◆ **YOUR OBJECTIVE**
Apart from the pictures, the listing is to be returned exactly.

◆ **RECORDS PROVIDED**
──────

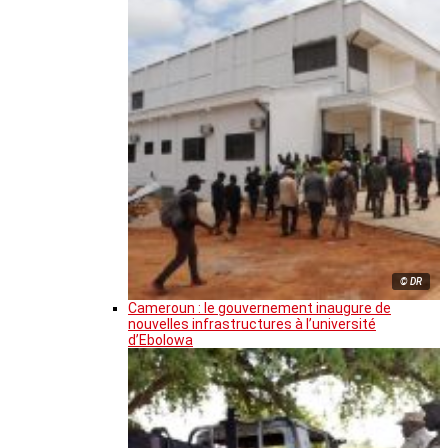
© DR
Cameroun : le gouvernement inaugure de
nouvelles infrastructures à l’université
d’Ebolowa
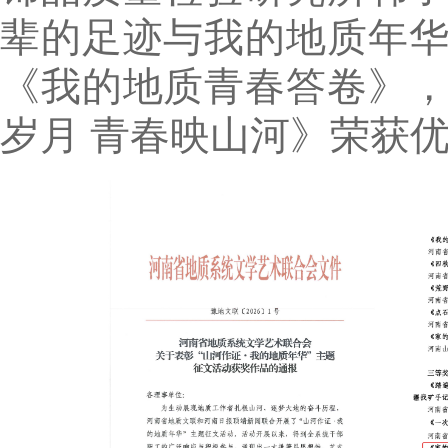
辈的足迹与我的地质年
《我的地质青春答卷》
岁月 青春映山河》荣获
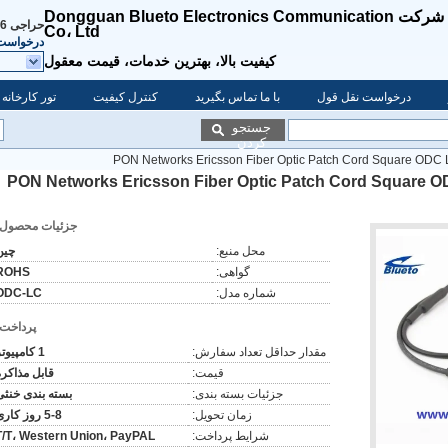
شرکت Dongguan Blueto Electronics Communication
حراجی
82855931
Co، Ltd
درخواست 
کیفیت بالا، بهترین خدمات، قیمت معقول
درخواست نقل قول
با ما تماس بگیرید
کنترل کیفیت
تور کارخانه
جستجو
کردن
PON Networks Ericsson Fiber Optic Patch Cord Square ODC L
PON Networks Ericsson Fiber Optic Patch Cord Square O
جزئیات محصول:
محل منبع:
چین
گواهی:
ROHS
شماره مدل:
ODC-LC
پرداخت:
مقدار حداقل تعداد سفارش:
1 کامپیوتر
قیمت:
قابل مذاکره
جزئیات بسته بندی:
بسته بندی خنثی
زمان تحویل:
5-8 روز کاری
شرایط پرداخت:
T/T، Western Union، PayPAL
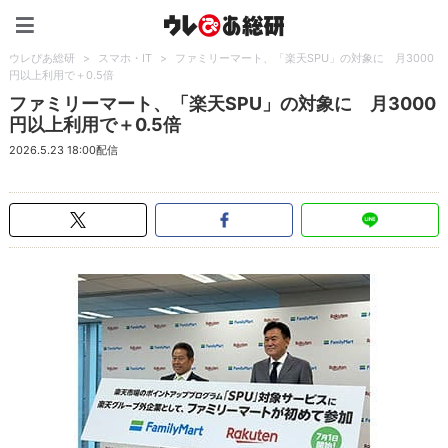
ウレぴあ総研（うれぴあ）
ウレぴあ総研
>
スマホ・IT
>
ファミリーマート、「楽天SPU」の対象に 月3000
円以上利用で＋0.5倍
ファミリーマート、「楽天SPU」の対象に 月3000
円以上利用で＋0.5倍
2026.5.23 18:00配信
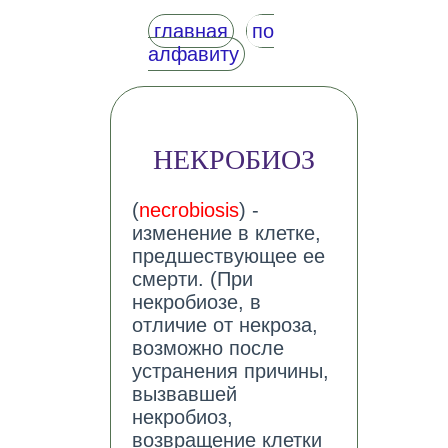
главная
по
алфавиту
НЕКРОБИОЗ
(
necrobiosis
) -
изменение в клетке,
предшествующее ее
смерти. (При
некробиозе, в
отличие от некроза,
возможно после
устранения причины,
вызвавшей
некробиоз,
возвращение клетки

──────

◆ **RESPONSE TO THE TASK**
© DR
Cameroun : le gouvernement inaugure de
nouvelles infrastructures à l’université
d’Ebolowa
辈的足迹与我的地质年
《我的地质青春答卷》
岁月 青春映山河》荣获
شرکت Dongguan Blueto Electronics Communication
حراجی
82855931
Co، Ltd
درخواست 
کیفیت بالا، بهترین خدمات، قیمت معقول
درخواست نقل قول
با ما تماس بگیرید
کنترل کیفیت
تور کارخانه
جستجو
کردن
PON Networks Ericsson Fiber Optic Patch Cord Square ODC L
PON Networks Ericsson Fiber Optic Patch Cord Square O
جزئیات محصول:
محل منبع:
چین
گواهی:
ROHS
شماره مدل:
ODC-LC
پرداخت:
مقدار حداقل تعداد سفارش:
1 کامپیوتر
قیمت:
قابل مذاکره
جزئیات بسته بندی:
بسته بندی خنثی
زمان تحویل:
5-8 روز کاری
شرایط پرداخت:
T/T، Western Union، PayPAL
ウレぴあ総研（うれぴあ）
ウレぴあ総研
>
スマホ・IT
>
ファミリーマート、「楽天SPU」の対象に 月3000
円以上利用で＋0.5倍
ファミリーマート、「楽天SPU」の対象に 月3000
円以上利用で＋0.5倍
2026.5.23 18:00配信
главная
по
алфавиту
НЕКРОБИОЗ
(
necrobiosis
) -
изменение в клетке,
предшествующее ее
смерти. (При
некробиозе, в
отличие от некроза,
возможно после
устранения причины,
вызвавшей
некробиоз,
возвращение клетки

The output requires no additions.